Adriano: fama ou Vila Cruzeiro?

Adriano teve seu contrato rescindido no Atlético Paranaense após faltar duas vezes nos treinamentos.
Encontrei um texto por mim escrito em 17 de março de 2010. Portanto há QUATRO anos!
Incrível como as coisas continuam as mesmas. A tal “síndrome do fracasso neurótico” – ou a interminável busca de si-mesmo – perdido em algum castelo de Milão e longe da Vila Cruzeiro.
Na ausência do sentido, acompanhem, abaixo, a reflexão de 17/03/2010 -
Que Deus perdoe estas pessoas ruins
Escrito por João Ricardo Cozac
Qua, 17 de Março de 2010
 
Os últimos dias na vida de Adriano não foram nada fáceis. Após brigar com sua namorada, faltar aos treinamentos, ter o nome associado ao álcool e às denúncias de comprar motos para traficantes, o atacante do Flamengo mostrou sua indignação ao comemorar o gol marcado na vitória diante do Vasco. Adriano usava uma camiseta branca por baixo do uniforme com os dizeres “Que Deus perdoe estas pessoas ruins”.
Certamente o amigo leitor tem a mesma dúvida do colunista. Afinal, a quem Adriano pede a clemência divina? Aos jornalistas, traficantes, pessoas que tentam desviá-lo do bom rendimento dentro de campo, profissionais que estão ao seu lado para ajudá-lo a interagir socialmente de forma mais positiva ou, com a maestria de Fernando Pessoa, no poema “A Prece”, o desabafo culposo de um caminho que parece não ter mais volta: “Senhor, livra-me de mim”.
O companheiro de ataque, Vagner Love, também ganhou as manchetes. Love foi flagrado em um baile funk ao lado de traficantes fortemente armados no morro da Rocinha e, ao ser abordado por repórteres, confirmou que tem muitos amigos por lá e que sente saudades de todos que fizeram parte de sua infância.
Uma outra dúvida recorrente para muitos: por que estes rapazes – que recebem rios de dinheiro e tem total possibilidade de construir novas referências de mundo – insistem em manter o elo com o passado? Na teoria, a resposta não me parece difícil.

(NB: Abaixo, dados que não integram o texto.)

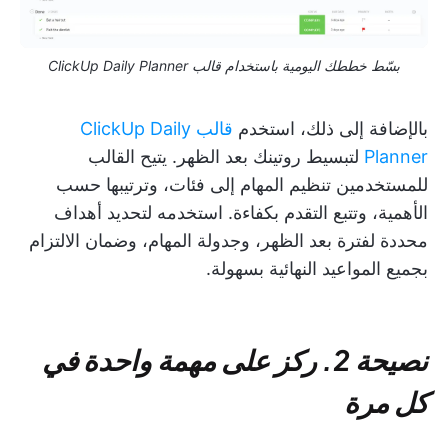
بسّط خططك اليومية باستخدام قالب ClickUp Daily Planner
بالإضافة إلى ذلك، استخدم
قالب ClickUp Daily
Planner
لتبسيط روتينك بعد الظهر. يتيح القالب
للمستخدمين تنظيم المهام إلى فئات، وترتيبها حسب
الأهمية، وتتبع التقدم بكفاءة. استخدمه لتحديد أهداف
محددة لفترة بعد الظهر، وجدولة المهام، وضمان الالتزام
بجميع المواعيد النهائية بسهولة.
نصيحة 2. ركز على مهمة واحدة في
كل مرة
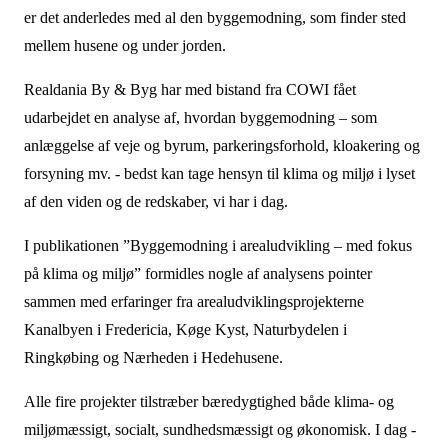
er det anderledes med al den byggemodning, som finder sted
mellem husene og under jorden.
Realdania By & Byg har med bistand fra COWI fået
udarbejdet en analyse af, hvordan byggemodning – som
anlæggelse af veje og byrum, parkeringsforhold, kloakering og
forsyning mv. - bedst kan tage hensyn til klima og miljø i lyset
af den viden og de redskaber, vi har i dag.
I publikationen ”Byggemodning i arealudvikling – med fokus
på klima og miljø” formidles nogle af analysens pointer
sammen med erfaringer fra arealudviklingsprojekterne
Kanalbyen i Fredericia, Køge Kyst, Naturbydelen i
Ringkøbing og Nærheden i Hedehusene.
Alle fire projekter tilstræber bæredygtighed både klima- og
miljømæssigt, socialt, sundhedsmæssigt og økonomisk. I dag -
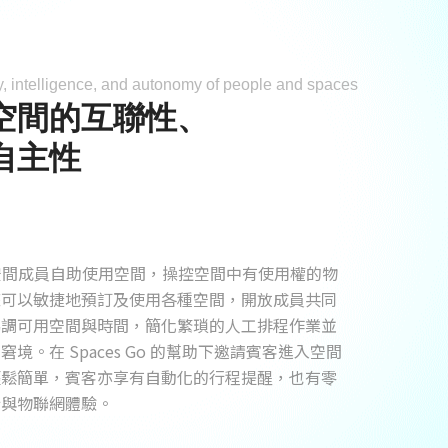
y, intelligence, and autonomy of people and spaces
空間的互聯性、
自主性
平台讓空間成員自助使用空間，操控空間中有使用權的物
您可以敏捷地預訂及使用各種空間，開放成員共同
協調可用空間與時間，簡化繁瑣的人工排程作業並
境。在 Spaces Go 的幫助下邀請賓客進入空間
輕鬆簡單，賓客亦享有自動化的行程提醒，也有零
行與物聯網體驗。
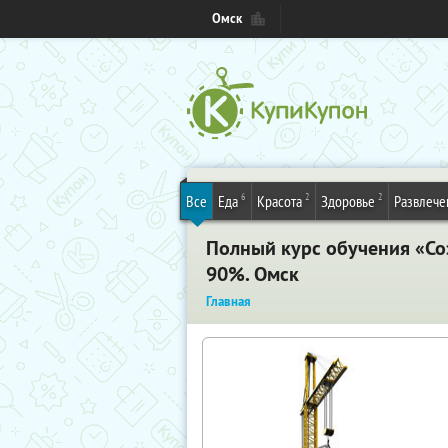
Омск
6
2
2
Все
Еда
Красота
Здоровье
Развлече
Полный курс обучения «Соз
90%. Омск
Главная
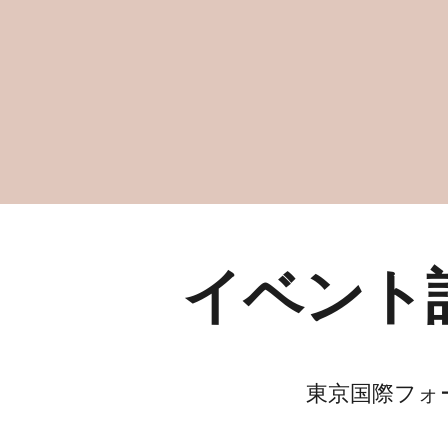
イベント
東京国際フォーラ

A identidade desta garotada está presa ao ambiente psicossocial da infância. Não conseguem, de forma alguma, estabelecer novos vínculos de relacionamento sem a necessidade de cultivar as antigas e pouco construtivas amizades.
Estes meninos cresceram ouvindo tiros de fuzis, corre-corre no morro, briga entre gangues de traficantes e uma realidade diametralmente oposta àquela aberta enquanto nova possibilidade de vida. A fama e o dinheiro não necessariamente obrigam a mudança de comportamento. Pelo contrário: estes dois perigosos ingredientes podem ser facas bem afiadas no (sub)mundo destes atletas constituídos por corpos de aço e fincados em bases de barro.
Numa entrevista a um programa esportivo na televisão, Adriano confessou seu amor pelos carros e relógios. Mostrando um lindo Rolex de diamantes e atestando manter três carros na Itália e outros três no Brasil, o jogador se torna alvo perfeito para os sequestradores. Será que este iminente perigo colabora para que o atleta mantenha uma boa política de relacionamento com os amigos do morro e sua imagem associada aos manos? Afinal, o poder parece ter mudado de mãos neste país. E não é de hoje.
Ao som do Rap “Eu só quero é ser feliz, andar tranqüilamente na favela onde eu nasci. E poder me orgulhar, e ter a consciência que o pobre tem seu lugar” – o abismo entre a luxúria e pobreza agoniza o coração de todos os desavisados que insistem em viver os devaneios de um mundo que, a olhos vistos, tenta afastá-los de seus elos de legitimidade presos em alguma favela do passado.
Que Deus perdoe estas pessoas ruins – mesmo!